Polymer, bioceramic and carbon nanotubes combined for new bone scaffold | The American Ceramic Society

Polymer, bioceramic and carbon nanotubes combined for new bone scaffold

A bone allograft being placed into position.

The University of the Basque Country (Universidad del País Vasco) reports that one of its Ph.D. students has developed a new porous, biodegradable nanocompound support for the regeneration of bone tissue.
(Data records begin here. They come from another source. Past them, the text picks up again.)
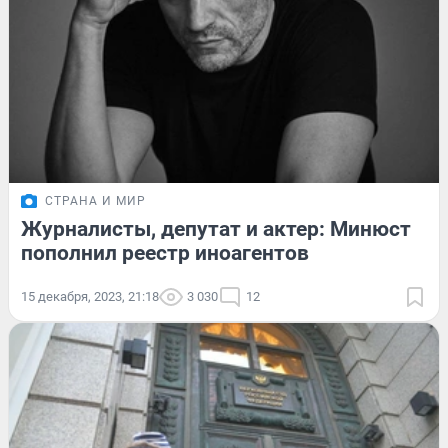
СТРАНА И МИР
Журналисты, депутат и актер: Минюст
пополнил реестр иноагентов
15 декабря, 2023, 21:18
3 030
12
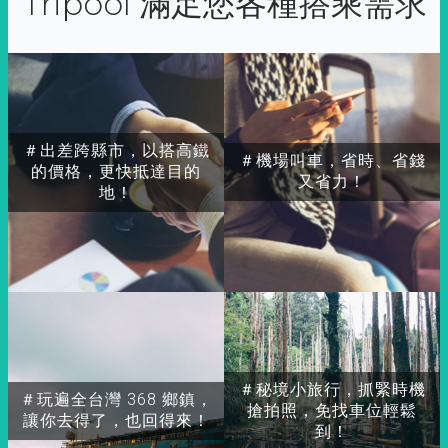
Tripool 滿足您各種搭乘需求
＃出差跨縣市，以搭高鐵
＃機場叫車，省時、省錢
的價格，更快抵達目的
又省力！
地！
＃秘境小旅行，抓緊時機
＃玩遍全台灣 368 鄉鎮，
搶拍照，免找車位輕鬆
讓你去得了，也回得來！
到！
According to UPV, Beatriz Olalde, in her doctoral thesis, reported on her approach that combines polylactic acid, hydroxyapatite and carbon nanotubes to form a material that could be used instead of bone grafts. Her material interacts chemically and electrically with bone cells and adjoining tissue to speed bone replacement and recovery.

Beatriz Olalde

Each of the components in Olalde’s foam-like material plays a specific role. The polylactic acid forms a basic biodegradable scaffold. Hydroxyapatite – a benign, bone-like bioceramic substance that is very compatible with tissues – is added attract cell growth and provide a source of calcium. The CNTs are added to provide strength. The CNTs also provide a material that reacts with an external electric field in a way that stimulates cell growth.

The desire for materials like Olalde’s (alloplastic grafts) stems from problems the medical profession faces when, due to events like large scale physical trauma or tumor removal, a patient loses a significant section of bone. Bone has the ability to regenerate itself to a large extent, but that requires time and support for the injured area.
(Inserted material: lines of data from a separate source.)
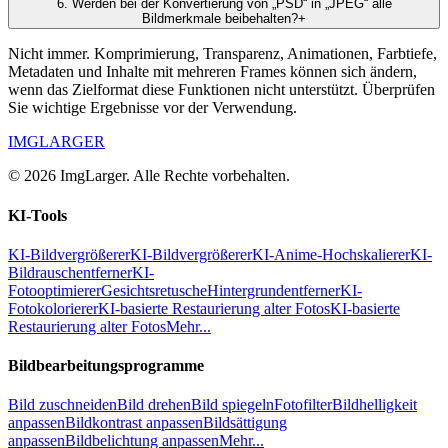
6
.
Werden bei der Konvertierung von „PSD“ in „JPEG“ alle
Bildmerkmale beibehalten?
+
Nicht immer. Komprimierung, Transparenz, Animationen, Farbtiefe,
Metadaten und Inhalte mit mehreren Frames können sich ändern,
wenn das Zielformat diese Funktionen nicht unterstützt. Überprüfen
Sie wichtige Ergebnisse vor der Verwendung.
IMGLARGER
© 2026 ImgLarger. Alle Rechte vorbehalten.
KI-Tools
KI-Bildvergrößerer
KI-Bildvergrößerer
KI-Anime-Hochskalierer
KI-
Bildrauschentferner
KI-
Fotooptimierer
Gesichtsretusche
Hintergrundentferner
KI-
Fotokolorierer
KI-basierte Restaurierung alter Fotos
KI-basierte
Restaurierung alter Fotos
Mehr...
Bildbearbeitungsprogramme
Bild zuschneiden
Bild drehen
Bild spiegeln
Fotofilter
Bildhelligkeit
anpassen
Bildkontrast anpassen
Bildsättigung
anpassen
Bildbelichtung anpassen
Mehr...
Typically, bone grafts have been used either from the patient (an autograft), a living donor or a cadaver (allografts). But often a patient isn’t capable of providing the graft and donated bone raises complications due to tissue rejection issues, contamination, etc.

According to Olalde, trials involving both in vitro and in vivo experiments have shown satisfactory results. She says the foam displayed good mechanical properties and bone support. In in vivo trials, bone growth was observed after three weeks, and after 16 weeks this new bone showed mechanical, histomorphometric and densitometric properties similar to those of intact, healthy bone tissue.

Olalde has published before about polylactic acid and carbon nanotubes, and has collaborated with the University of Aberdeen, Scotland, and the Institute of Biomechanics of Valencia (IBV). She was awarded her Ph.D. and is currently working as a researcher in the Department of Biomaterials and Nanotechnologies Unit Tecnalia Health.